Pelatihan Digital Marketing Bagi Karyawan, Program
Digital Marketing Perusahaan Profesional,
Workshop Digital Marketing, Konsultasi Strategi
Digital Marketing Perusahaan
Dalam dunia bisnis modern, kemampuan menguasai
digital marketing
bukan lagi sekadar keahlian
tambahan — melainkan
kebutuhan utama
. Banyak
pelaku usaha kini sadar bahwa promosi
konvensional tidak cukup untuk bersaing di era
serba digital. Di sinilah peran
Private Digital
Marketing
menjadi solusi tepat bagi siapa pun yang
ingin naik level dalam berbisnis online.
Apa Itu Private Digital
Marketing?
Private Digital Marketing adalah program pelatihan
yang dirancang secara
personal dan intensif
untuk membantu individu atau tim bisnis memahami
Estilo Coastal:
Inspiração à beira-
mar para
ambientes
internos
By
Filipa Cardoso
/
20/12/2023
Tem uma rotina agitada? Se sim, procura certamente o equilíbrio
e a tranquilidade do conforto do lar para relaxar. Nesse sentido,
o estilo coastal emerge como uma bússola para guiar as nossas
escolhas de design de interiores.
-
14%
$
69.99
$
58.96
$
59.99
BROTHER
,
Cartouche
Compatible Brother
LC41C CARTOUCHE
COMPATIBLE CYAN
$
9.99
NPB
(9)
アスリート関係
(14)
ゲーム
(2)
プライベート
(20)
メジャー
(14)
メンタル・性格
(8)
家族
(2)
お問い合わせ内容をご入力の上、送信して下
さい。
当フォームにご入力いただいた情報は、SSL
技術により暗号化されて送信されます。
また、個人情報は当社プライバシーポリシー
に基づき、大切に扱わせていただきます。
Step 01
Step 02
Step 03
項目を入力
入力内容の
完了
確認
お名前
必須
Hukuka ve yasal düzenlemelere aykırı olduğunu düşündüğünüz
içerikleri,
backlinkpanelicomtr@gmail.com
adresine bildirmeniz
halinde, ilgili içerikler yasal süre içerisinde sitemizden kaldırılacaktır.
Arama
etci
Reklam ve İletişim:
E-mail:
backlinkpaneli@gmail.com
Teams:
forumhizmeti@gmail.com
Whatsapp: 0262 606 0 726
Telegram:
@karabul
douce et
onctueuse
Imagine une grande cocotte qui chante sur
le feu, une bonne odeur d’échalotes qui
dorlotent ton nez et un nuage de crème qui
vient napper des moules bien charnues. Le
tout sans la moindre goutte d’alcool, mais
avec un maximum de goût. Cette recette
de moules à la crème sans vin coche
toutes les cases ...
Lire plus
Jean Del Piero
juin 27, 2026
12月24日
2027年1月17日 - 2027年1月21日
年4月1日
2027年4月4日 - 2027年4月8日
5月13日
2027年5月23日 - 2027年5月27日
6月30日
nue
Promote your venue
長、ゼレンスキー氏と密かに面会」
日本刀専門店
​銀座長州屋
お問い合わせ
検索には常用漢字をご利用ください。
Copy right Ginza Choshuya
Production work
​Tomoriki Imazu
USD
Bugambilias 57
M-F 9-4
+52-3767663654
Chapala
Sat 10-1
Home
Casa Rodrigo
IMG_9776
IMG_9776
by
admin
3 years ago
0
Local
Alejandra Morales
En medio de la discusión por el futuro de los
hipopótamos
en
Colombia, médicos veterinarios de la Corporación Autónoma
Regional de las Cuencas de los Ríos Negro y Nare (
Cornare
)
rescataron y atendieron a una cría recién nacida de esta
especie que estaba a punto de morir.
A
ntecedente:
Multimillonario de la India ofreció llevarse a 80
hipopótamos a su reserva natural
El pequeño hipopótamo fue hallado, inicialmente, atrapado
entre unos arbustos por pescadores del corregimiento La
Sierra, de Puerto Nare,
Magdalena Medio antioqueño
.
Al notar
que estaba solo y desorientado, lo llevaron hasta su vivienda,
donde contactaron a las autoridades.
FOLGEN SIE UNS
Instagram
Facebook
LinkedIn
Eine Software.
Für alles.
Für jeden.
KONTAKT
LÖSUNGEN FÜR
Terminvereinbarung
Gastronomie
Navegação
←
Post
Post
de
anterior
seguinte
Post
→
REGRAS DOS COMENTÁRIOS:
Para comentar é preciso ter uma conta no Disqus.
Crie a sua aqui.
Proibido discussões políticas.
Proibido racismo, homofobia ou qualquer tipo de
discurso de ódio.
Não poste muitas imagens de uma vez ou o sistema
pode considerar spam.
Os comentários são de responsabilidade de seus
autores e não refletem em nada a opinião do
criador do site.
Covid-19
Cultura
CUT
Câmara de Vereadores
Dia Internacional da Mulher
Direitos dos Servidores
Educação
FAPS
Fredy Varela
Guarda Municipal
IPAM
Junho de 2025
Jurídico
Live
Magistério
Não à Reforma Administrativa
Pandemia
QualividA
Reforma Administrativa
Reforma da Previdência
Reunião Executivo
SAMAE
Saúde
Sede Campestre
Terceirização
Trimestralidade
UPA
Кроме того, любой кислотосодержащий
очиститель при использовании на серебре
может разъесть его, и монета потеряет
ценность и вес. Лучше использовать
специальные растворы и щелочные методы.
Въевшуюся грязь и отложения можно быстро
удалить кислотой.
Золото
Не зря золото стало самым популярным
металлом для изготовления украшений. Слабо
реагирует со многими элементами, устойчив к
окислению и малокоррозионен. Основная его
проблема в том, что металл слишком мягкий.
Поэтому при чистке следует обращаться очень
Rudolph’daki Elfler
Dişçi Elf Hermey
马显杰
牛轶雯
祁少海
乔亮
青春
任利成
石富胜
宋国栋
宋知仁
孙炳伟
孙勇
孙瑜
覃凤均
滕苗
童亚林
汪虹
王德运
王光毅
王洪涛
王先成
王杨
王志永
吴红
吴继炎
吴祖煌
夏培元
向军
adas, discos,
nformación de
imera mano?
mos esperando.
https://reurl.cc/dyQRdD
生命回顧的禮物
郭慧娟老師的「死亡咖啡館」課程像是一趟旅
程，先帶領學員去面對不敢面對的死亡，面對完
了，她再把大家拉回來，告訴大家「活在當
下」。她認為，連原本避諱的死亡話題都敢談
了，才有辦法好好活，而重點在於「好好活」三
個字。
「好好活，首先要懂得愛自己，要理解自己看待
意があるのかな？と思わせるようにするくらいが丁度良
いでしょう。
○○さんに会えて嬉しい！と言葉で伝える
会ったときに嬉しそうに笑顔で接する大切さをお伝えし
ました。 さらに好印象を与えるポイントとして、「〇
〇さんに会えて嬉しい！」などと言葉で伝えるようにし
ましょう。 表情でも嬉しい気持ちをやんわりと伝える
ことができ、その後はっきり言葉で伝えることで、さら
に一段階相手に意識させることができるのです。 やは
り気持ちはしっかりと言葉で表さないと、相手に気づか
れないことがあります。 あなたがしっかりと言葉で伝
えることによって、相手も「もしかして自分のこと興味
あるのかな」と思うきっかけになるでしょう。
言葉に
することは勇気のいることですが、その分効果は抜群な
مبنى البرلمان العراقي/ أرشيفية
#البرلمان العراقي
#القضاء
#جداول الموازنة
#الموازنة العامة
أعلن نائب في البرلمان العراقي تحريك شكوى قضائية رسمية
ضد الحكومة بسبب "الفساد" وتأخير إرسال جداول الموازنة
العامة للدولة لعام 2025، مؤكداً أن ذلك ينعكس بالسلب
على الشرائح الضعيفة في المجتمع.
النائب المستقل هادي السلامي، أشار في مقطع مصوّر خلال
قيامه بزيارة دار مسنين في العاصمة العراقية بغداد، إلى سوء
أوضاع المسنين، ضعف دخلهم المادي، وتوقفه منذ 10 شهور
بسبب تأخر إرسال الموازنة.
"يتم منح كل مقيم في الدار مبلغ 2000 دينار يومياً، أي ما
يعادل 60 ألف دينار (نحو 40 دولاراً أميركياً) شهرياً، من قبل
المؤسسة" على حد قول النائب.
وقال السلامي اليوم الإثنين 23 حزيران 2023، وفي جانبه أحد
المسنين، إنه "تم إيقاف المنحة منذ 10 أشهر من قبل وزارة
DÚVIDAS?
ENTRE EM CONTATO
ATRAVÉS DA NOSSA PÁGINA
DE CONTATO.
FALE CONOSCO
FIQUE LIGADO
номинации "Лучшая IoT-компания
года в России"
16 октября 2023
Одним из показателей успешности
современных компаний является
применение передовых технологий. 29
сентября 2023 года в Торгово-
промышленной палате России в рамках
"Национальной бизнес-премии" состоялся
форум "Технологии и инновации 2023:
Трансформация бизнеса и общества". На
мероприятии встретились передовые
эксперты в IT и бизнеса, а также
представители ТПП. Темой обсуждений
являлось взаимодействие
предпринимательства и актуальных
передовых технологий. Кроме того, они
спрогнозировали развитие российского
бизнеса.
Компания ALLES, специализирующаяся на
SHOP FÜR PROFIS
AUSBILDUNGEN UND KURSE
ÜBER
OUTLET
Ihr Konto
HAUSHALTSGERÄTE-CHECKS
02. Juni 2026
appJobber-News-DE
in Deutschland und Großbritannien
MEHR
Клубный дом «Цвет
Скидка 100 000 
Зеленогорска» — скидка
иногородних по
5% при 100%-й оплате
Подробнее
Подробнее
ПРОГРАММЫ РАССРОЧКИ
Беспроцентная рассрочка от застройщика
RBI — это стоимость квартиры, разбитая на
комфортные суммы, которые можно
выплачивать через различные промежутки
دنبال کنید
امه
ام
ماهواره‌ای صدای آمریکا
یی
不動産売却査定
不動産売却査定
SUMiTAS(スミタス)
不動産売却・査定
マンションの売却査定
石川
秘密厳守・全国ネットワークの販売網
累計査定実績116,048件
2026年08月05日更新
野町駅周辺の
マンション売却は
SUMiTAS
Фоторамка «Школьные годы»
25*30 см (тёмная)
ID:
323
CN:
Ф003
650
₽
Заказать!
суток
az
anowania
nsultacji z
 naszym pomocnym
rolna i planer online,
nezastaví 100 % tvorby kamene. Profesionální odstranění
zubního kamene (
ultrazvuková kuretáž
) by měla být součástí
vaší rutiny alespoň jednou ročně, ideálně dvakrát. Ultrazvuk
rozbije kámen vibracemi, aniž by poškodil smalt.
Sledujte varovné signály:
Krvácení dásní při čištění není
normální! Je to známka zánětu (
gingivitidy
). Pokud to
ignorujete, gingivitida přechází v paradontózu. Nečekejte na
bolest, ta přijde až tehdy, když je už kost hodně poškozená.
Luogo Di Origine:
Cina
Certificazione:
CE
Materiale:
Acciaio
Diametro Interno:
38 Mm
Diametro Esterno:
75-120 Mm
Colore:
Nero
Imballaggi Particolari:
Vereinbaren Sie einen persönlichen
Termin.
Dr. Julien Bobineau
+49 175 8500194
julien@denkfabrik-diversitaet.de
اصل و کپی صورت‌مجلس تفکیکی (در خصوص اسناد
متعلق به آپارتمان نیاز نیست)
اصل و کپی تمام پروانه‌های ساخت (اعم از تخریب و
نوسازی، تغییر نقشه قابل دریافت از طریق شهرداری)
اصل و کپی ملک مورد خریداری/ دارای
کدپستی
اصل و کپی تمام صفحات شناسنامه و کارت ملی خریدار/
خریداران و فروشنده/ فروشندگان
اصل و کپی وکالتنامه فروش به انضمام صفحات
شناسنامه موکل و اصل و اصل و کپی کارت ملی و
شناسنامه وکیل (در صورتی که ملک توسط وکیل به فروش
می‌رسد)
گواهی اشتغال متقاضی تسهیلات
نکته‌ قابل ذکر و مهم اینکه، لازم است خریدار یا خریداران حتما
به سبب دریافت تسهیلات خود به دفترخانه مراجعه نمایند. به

▸ **PROBLEM**
In the listing above, find each line with the word "دينار" and copy it.

▸ **TASK RESPONSE**
"يتم منح كل مقيم في الدار مبلغ 2000 دينار يومياً، أي ما
يعادل 60 ألف دينار (نحو 40 دولاراً أميركياً) شهرياً، من قبل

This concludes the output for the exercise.